→ Your instructions:
Within the entries below, every line containing "рюсь" is to be copied.
======== Material for the task ========
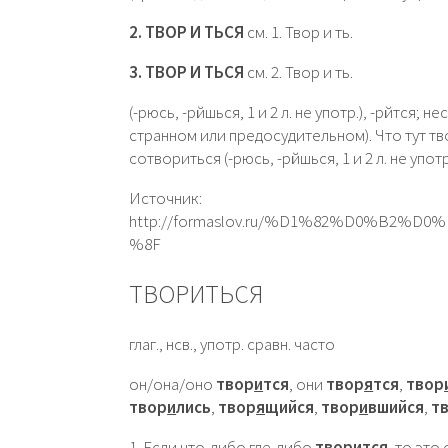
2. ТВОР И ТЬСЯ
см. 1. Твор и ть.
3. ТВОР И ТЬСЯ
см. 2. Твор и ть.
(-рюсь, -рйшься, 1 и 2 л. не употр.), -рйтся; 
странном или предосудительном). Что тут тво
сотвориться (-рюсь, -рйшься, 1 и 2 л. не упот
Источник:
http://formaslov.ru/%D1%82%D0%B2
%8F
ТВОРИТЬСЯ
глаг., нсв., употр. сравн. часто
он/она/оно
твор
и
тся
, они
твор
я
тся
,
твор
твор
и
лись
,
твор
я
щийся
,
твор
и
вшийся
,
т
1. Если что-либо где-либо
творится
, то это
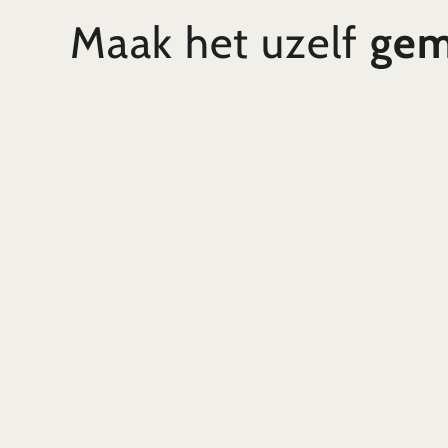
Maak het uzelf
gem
========
======== Material for the task ========
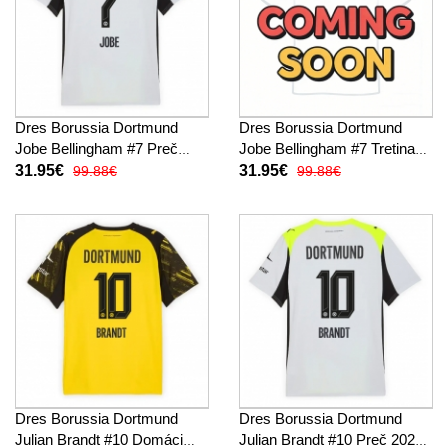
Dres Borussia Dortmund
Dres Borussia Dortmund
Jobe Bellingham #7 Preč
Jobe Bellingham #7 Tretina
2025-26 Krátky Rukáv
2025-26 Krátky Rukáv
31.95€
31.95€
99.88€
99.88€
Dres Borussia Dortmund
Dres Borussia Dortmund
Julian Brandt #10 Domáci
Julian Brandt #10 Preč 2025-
========
→ Answer to the problem:
(-рюсь, -рйшься, 1 и 2 л. не употр.), -рйтся; 
сотвориться (-рюсь, -рйшься, 1 и 2 л. не упот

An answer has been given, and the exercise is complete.